Olympus Docs
Develop

Workspace setup

Clone the eight Olympus repos and run the dev stack from source

To work with Olympus source, patch a bug, add a feature, run a forked version, you need a workspace with the eight repos cloned side-by-side. This page sets that up.

Prerequisites

  • Git with SSH or HTTPS access to github.com/OlympusOSS/*.
  • Node.js 20+ with npm.
  • Bun, curl -fsSL https://bun.sh/install | bash.
  • Podman + podman-compose (or Docker + Docker Compose, podman-compose is recommended).
  • macOS: Homebrew; octl deploy will install missing tooling for you.
  • Linux: install Podman via your package manager.

Clone the eight repos

The dev compose.dev.yml uses relative volume mounts (../athena, ../hera, ../site) for live reload, so the repos must be siblings of one parent directory:

mkdir Olympus && cd Olympus
for repo in platform athena hera site canvas sdk octl daedalus; do
  git clone git@github.com:OlympusOSS/$repo.git
done

Your layout:

Olympus/
├── platform/
├── athena/
├── hera/
├── site/
├── canvas/
├── sdk/
├── octl/
└── daedalus/

This sibling layout is required, not advisory. If you have a different layout, the volume mounts in compose.dev.yml won't find the source.

Install dependencies in each app repo

for repo in athena hera site canvas sdk octl; do
  cd Olympus/$repo
  bun install
  cd ..
done

canvas and sdk ship as source-only npm packages. The dev install resolves them via bun's standard package resolution, when Athena's package.json declares @olympusoss/canvas, Bun reads it from the canvas/ sibling directory only when you use a workspace setup. The current Olympus setup is not a Bun monorepo workspace; each app reaches Canvas via the published npm package.

For local dev where you want to edit Canvas and see changes in Athena instantly, link manually:

cd Olympus/canvas && bun link
cd ../athena && bun link @olympusoss/canvas

Repeat for the SDK if you're editing it.

Start the stack

Easiest:

npx @olympusoss/octl deploy

Or manually:

cd Olympus/platform/dev
podman compose up -d

See Get Started, Quickstart with podman compose for what each command does and where to look when it fails.

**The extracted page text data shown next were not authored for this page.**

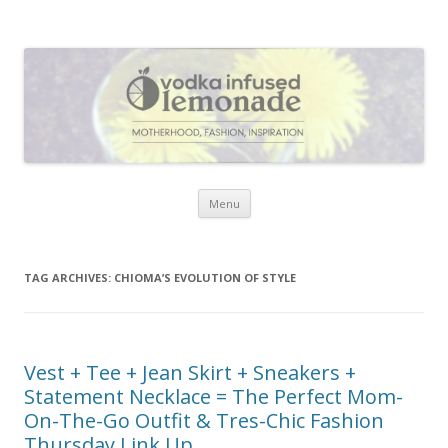
Vodka Infused Lemonade
I blog about life, motherhood, fashion, recipes and anything and
everything that inspires me.
Skip to content
Menu
TAG ARCHIVES:
CHIOMA’S EVOLUTION OF STYLE
Vest + Tee + Jean Skirt + Sneakers +
Statement Necklace = The Perfect Mom-
On-The-Go Outfit & Tres-Chic Fashion
Thursday Link Up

Run a single app outside Compose

For faster iteration on, say, Athena:

cd Olympus/athena
DATABASE_URL=postgres://athena:athena@localhost:5432/olympus \
ENCRYPTION_KEY=$(cat ../platform/dev/.env.dev | grep ENCRYPTION_KEY | cut -d= -f2) \
SESSION_SIGNING_KEY=$(cat ../platform/dev/.env.dev | grep SESSION_SIGNING_KEY | cut -d= -f2) \
KRATOS_URL=http://localhost:4101 \
HYDRA_URL=http://localhost:4103 \
bun run dev

You'll need to bring up Postgres separately or have the Compose stack running for the DB. The other Olympus services should be running so Athena can talk to them.

Editor setup

  • VS Code: open the parent Olympus/ directory as a multi-root workspace. Add a .code-workspace file listing each repo as a folder. TypeScript should "Just Work", each repo has its own tsconfig.json.
  • JetBrains: same; open the parent directory as a project, mark each repo as a content root.

Per-repo scripts

Most repos share:

bun run dev          # start dev server
bun run typecheck    # tsc --noEmit
bun run lint         # biome check (athena, hera, site)
bun run test         # vitest run
bun run build        # production build

Refer to each repo's package.json for variations.

Inspecting your running deployment

Once you have local source, you can also exec into containers to compare your source against what's actually running:

podman exec olympus-athena-1 cat /app/src/middleware.ts | diff - athena/src/middleware.ts

See Develop, Inspecting your containers for the full inspection workflow.

Common setup pitfalls

  • Sibling layout missed. If you cloned the repos to ~/projects/<each>/ rather than ~/projects/Olympus/<each>/, the volume mounts fail. Move them into a common parent.
  • bun install skipped in one repo. Compose builds the dev image fresh from the volume mount, but if your app expects a built node_modules from the host, install before starting the stack.
  • Podman machine not started (macOS). podman machine init && podman machine start first.